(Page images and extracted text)
= = =
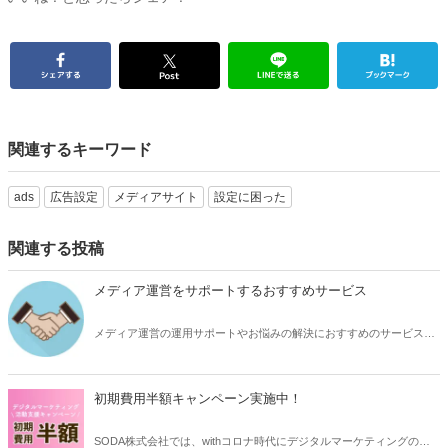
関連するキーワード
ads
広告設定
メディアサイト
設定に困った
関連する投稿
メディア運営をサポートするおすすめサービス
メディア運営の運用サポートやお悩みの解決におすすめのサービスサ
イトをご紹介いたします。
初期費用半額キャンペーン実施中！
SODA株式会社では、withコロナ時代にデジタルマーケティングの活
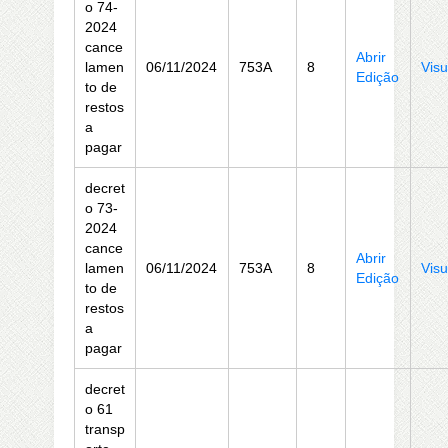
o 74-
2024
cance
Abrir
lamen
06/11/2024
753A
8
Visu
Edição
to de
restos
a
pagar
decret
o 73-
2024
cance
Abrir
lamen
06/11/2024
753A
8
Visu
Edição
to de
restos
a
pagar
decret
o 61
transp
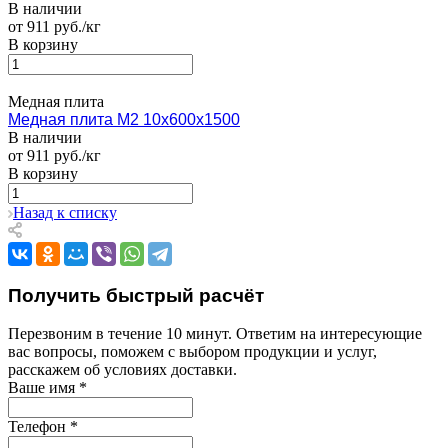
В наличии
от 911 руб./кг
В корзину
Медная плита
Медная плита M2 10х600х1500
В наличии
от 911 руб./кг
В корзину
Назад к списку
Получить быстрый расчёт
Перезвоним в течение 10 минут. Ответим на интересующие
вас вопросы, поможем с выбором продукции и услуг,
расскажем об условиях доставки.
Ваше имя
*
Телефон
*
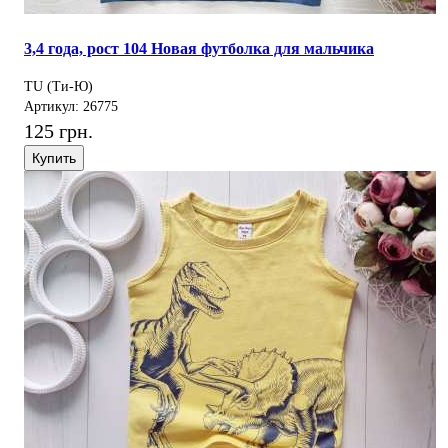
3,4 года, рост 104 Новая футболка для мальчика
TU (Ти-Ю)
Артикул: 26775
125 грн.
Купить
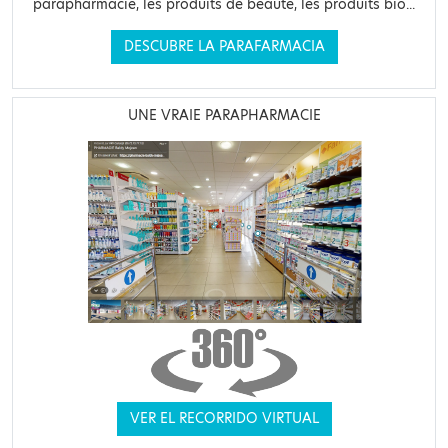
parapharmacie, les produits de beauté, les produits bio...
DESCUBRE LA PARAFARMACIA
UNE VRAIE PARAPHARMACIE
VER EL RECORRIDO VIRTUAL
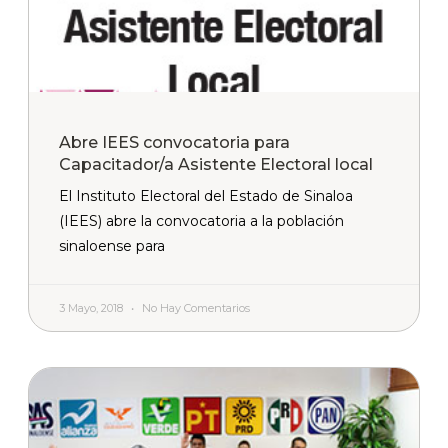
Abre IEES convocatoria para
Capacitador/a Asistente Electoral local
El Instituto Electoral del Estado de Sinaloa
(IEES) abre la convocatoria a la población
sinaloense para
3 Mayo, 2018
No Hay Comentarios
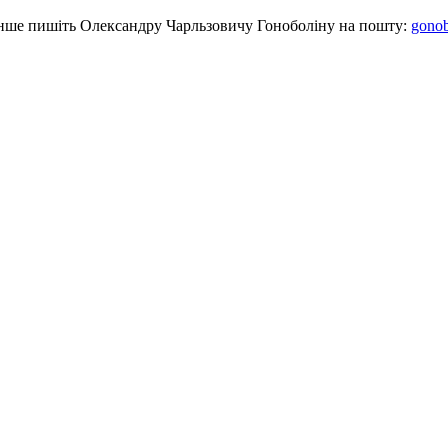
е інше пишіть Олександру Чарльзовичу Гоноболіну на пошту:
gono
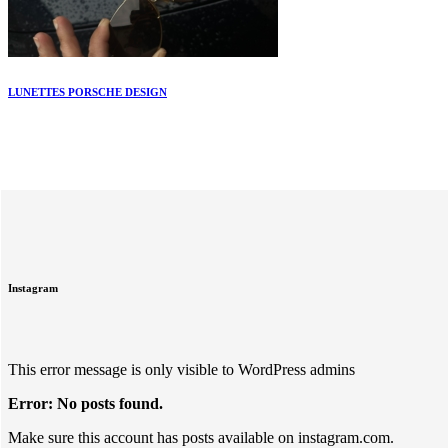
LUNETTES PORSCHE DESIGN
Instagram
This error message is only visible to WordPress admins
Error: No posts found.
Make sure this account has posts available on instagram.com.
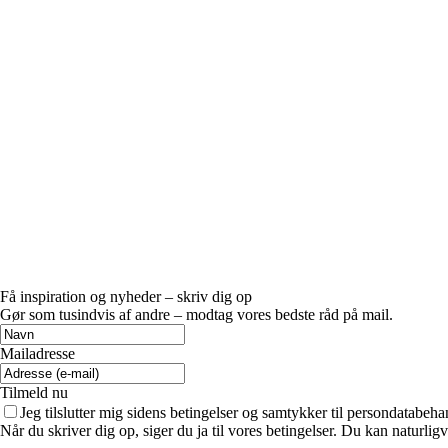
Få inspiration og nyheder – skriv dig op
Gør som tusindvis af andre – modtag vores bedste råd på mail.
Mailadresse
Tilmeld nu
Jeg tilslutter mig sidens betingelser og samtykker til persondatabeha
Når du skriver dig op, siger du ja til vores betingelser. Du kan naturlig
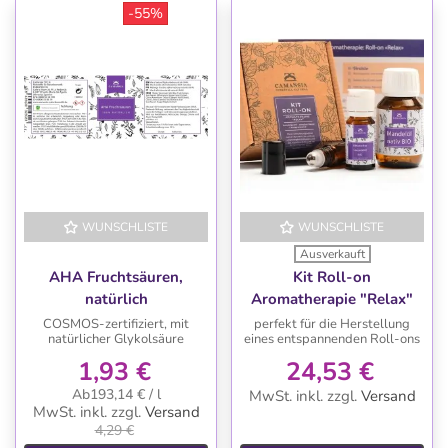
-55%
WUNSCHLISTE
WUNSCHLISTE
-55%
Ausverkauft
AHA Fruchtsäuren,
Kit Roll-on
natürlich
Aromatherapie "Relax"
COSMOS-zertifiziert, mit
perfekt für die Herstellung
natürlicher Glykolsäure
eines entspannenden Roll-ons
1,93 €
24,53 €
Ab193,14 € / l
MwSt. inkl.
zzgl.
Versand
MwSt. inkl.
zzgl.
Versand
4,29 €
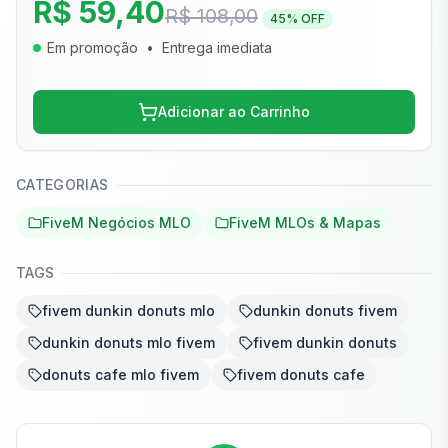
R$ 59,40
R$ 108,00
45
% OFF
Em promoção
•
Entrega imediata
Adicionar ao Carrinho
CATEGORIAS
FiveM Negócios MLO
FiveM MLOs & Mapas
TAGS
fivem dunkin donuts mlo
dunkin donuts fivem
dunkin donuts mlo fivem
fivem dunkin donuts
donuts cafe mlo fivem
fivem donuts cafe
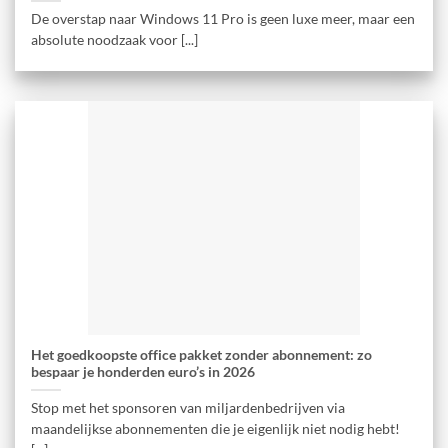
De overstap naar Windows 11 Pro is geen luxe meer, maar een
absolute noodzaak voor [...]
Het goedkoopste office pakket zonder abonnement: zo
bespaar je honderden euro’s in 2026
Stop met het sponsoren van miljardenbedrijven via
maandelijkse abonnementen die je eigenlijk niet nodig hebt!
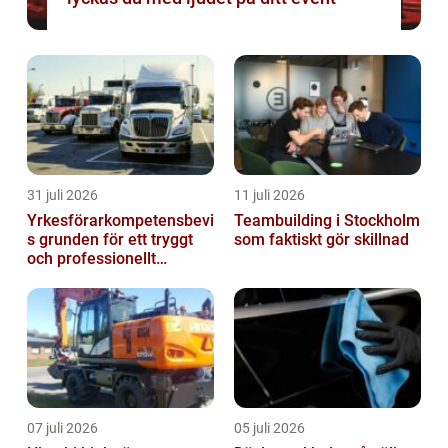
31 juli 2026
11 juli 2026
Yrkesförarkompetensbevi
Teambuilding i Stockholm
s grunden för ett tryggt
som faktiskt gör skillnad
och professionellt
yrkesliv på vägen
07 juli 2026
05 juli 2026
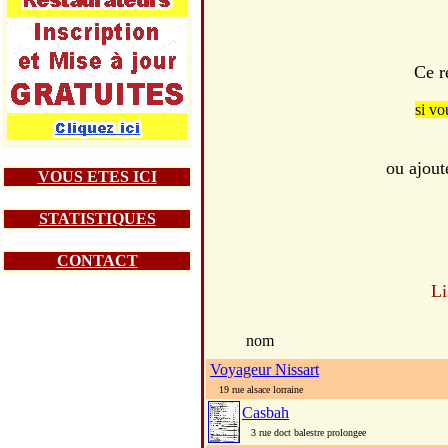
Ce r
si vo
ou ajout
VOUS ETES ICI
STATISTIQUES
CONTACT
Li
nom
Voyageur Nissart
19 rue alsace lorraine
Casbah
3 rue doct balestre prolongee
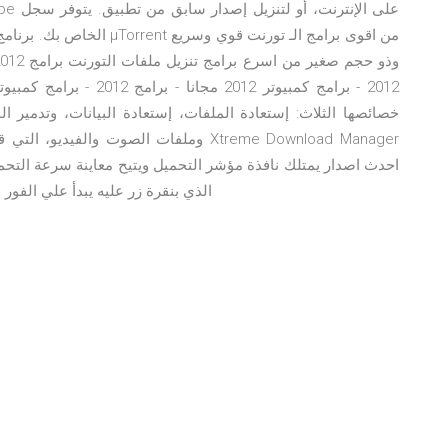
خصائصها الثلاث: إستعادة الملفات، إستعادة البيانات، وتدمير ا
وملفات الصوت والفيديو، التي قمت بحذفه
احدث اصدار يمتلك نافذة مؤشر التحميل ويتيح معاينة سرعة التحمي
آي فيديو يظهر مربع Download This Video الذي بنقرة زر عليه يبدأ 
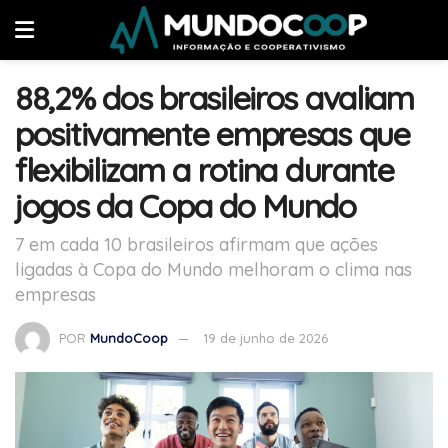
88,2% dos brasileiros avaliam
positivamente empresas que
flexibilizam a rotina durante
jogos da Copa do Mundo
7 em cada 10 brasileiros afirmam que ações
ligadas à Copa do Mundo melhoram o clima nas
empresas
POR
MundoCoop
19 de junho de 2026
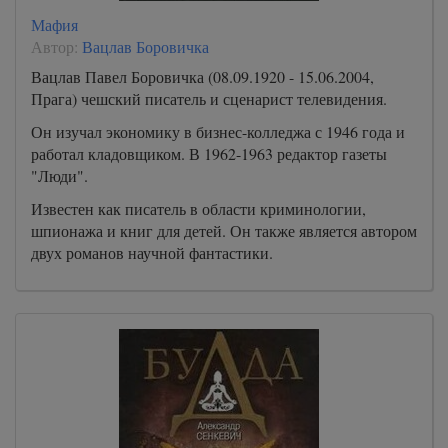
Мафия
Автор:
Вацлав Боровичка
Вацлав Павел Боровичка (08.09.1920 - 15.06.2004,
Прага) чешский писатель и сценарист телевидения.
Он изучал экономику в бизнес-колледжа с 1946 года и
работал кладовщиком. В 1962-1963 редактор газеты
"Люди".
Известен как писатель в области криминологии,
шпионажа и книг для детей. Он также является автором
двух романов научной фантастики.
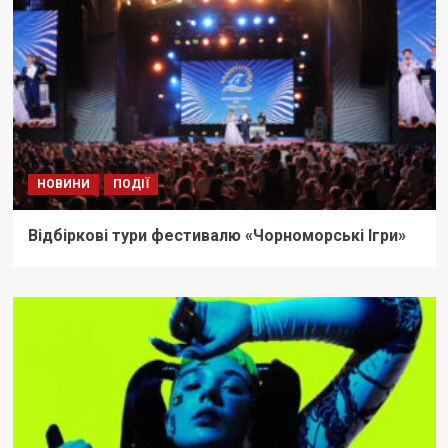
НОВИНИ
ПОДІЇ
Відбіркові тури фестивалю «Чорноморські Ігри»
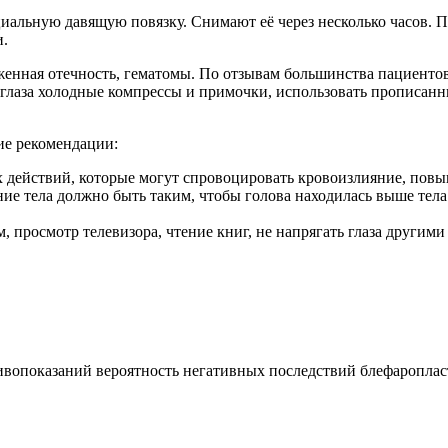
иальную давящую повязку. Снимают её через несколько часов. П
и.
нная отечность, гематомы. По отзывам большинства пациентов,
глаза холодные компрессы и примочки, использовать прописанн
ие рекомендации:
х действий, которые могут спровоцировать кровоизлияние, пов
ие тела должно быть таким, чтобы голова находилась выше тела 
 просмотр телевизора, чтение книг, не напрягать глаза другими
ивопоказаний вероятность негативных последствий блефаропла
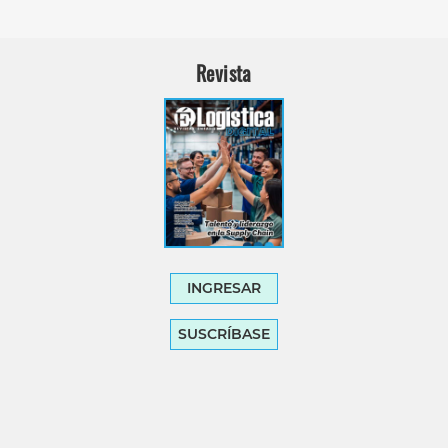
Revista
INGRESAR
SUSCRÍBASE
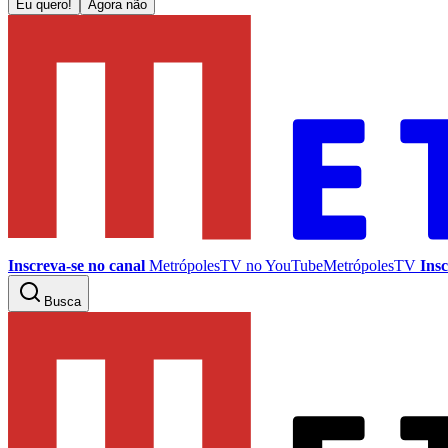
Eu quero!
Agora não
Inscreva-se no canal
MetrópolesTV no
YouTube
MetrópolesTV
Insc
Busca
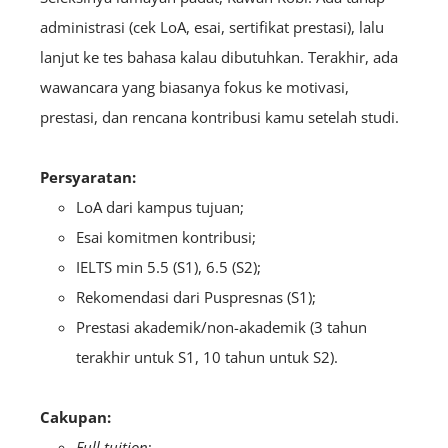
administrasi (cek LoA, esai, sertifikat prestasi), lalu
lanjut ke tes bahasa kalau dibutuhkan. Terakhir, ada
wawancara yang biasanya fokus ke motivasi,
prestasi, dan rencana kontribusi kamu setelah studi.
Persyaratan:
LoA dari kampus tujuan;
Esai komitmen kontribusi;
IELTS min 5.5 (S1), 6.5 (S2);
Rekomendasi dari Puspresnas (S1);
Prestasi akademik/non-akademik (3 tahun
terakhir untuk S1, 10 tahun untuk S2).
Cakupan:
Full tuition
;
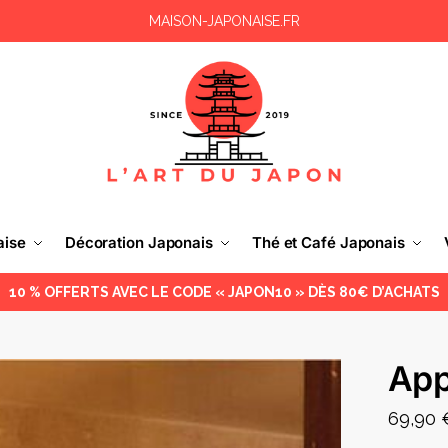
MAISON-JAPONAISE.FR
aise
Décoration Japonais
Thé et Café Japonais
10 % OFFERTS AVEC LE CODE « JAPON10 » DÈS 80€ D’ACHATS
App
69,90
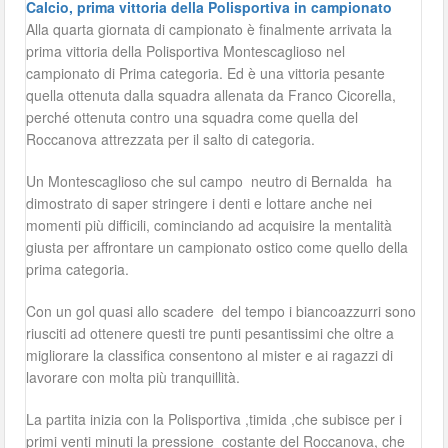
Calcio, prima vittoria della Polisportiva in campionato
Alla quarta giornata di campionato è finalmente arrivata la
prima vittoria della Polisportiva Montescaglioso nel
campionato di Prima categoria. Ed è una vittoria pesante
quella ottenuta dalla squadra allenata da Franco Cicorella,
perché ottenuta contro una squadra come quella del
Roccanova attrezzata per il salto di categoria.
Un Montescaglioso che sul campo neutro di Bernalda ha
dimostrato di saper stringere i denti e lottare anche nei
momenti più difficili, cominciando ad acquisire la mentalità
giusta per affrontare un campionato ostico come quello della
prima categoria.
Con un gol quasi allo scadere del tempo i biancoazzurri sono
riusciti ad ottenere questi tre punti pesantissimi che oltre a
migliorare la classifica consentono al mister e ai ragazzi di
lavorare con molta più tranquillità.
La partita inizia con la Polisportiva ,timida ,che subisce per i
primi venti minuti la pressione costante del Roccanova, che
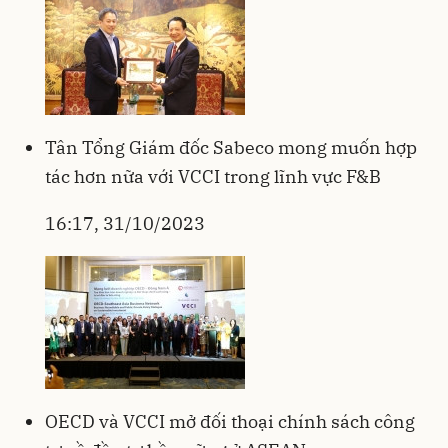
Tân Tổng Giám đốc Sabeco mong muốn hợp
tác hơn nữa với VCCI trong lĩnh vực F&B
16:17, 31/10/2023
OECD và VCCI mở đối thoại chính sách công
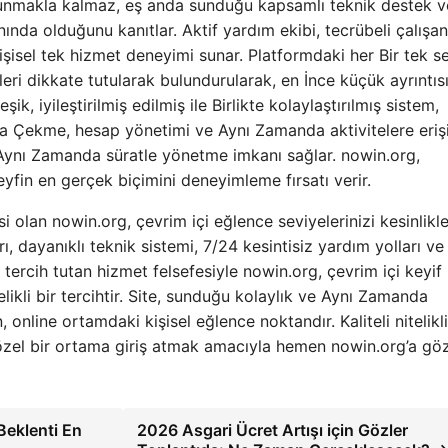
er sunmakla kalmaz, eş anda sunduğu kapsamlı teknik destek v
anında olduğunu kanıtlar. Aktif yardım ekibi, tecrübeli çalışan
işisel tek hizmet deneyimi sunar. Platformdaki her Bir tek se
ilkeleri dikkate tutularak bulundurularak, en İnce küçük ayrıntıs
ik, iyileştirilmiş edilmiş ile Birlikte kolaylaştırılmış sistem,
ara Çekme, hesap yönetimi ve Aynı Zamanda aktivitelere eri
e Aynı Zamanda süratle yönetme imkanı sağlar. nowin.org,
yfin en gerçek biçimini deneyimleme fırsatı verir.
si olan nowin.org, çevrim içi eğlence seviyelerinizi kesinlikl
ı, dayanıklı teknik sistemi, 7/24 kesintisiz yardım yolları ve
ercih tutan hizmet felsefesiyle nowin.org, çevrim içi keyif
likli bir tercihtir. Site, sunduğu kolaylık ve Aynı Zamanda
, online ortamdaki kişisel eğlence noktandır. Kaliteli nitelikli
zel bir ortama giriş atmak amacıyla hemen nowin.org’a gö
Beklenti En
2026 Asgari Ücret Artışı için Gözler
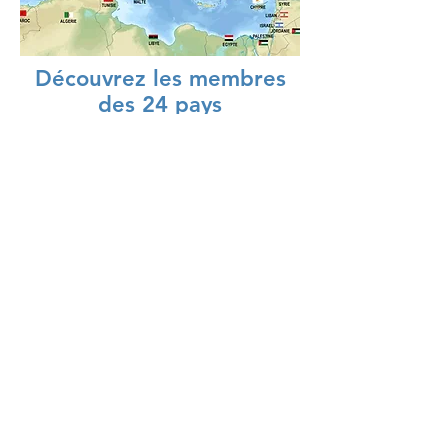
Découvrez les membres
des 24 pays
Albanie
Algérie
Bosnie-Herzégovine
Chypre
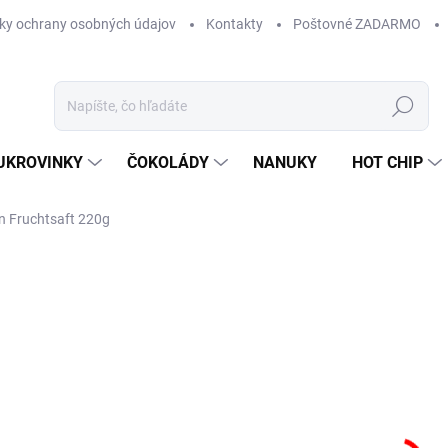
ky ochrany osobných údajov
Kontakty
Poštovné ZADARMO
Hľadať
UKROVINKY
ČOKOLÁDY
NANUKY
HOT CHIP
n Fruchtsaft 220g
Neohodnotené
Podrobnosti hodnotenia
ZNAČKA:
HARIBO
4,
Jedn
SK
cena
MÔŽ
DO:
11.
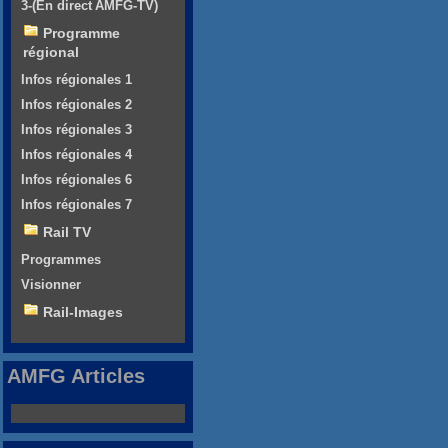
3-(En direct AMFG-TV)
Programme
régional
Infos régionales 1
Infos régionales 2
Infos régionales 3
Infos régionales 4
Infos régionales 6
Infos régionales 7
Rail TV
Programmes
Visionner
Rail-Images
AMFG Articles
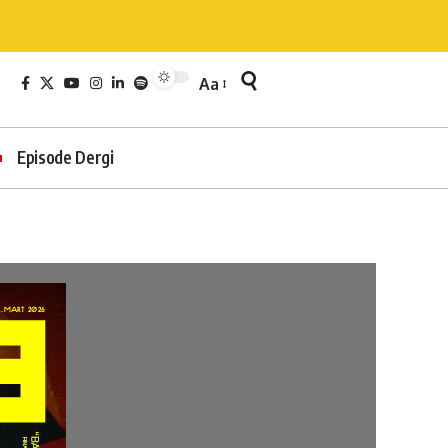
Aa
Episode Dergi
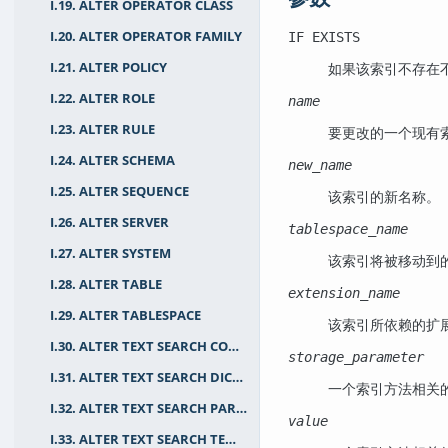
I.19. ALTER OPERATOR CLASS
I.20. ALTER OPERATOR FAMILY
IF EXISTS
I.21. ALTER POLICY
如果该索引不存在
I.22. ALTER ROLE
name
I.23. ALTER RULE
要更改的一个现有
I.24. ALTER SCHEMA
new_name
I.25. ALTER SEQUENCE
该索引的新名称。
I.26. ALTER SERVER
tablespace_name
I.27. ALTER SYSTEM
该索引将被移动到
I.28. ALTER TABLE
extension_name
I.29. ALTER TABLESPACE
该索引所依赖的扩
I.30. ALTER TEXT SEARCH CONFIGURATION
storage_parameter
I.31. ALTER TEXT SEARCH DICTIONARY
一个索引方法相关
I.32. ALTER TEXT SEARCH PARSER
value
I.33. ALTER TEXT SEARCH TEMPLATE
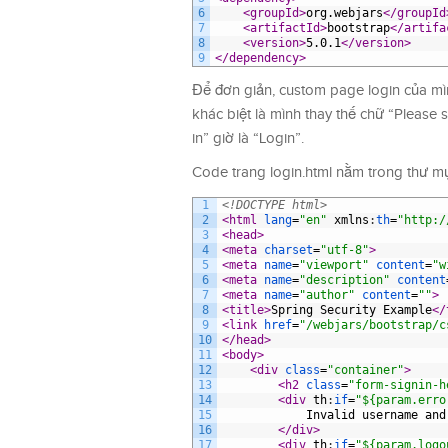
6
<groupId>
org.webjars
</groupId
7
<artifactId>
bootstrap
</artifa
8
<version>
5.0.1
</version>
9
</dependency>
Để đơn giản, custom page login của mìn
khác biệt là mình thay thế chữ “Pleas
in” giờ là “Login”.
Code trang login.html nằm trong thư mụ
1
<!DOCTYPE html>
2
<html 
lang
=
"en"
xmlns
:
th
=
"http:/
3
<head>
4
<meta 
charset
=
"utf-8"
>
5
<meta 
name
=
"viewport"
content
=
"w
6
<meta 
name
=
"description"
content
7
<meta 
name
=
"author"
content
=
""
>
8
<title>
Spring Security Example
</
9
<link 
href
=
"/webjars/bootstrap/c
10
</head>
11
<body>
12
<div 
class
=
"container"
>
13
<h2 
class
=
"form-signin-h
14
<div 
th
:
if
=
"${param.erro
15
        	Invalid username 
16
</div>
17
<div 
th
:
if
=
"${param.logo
= = =
▶ _Your instructions_
Copy every line above that includes the string "cafe".

▶ _Written solution_
donuts cafe mlo fivem
fivem donuts cafe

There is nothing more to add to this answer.